[[ MATERIALS PROVIDED, beginning ]]

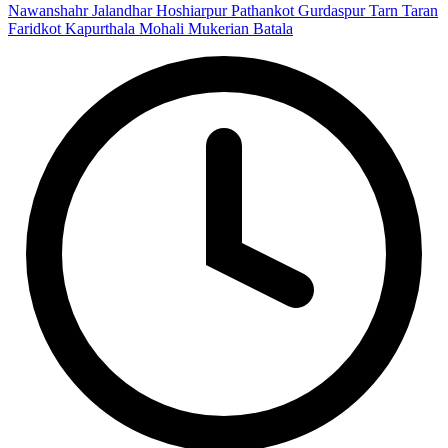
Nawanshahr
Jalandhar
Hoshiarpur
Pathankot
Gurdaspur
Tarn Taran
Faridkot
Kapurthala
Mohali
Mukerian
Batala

[[ MATERIALS PROVIDED, end ]]
[[ MATERIALS PROVIDED, beginning ]]

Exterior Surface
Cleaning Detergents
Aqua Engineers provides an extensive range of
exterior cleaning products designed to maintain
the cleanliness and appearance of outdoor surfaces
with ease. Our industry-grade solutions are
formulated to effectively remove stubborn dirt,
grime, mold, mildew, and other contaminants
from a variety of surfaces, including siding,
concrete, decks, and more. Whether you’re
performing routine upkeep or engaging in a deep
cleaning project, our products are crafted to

[[ MATERIALS PROVIDED, end ]]

*TASK ITEM*.
State the number of lines in the records above that contain the string "products", and give nothing else.

*EXERCISE SOLUTION*.
2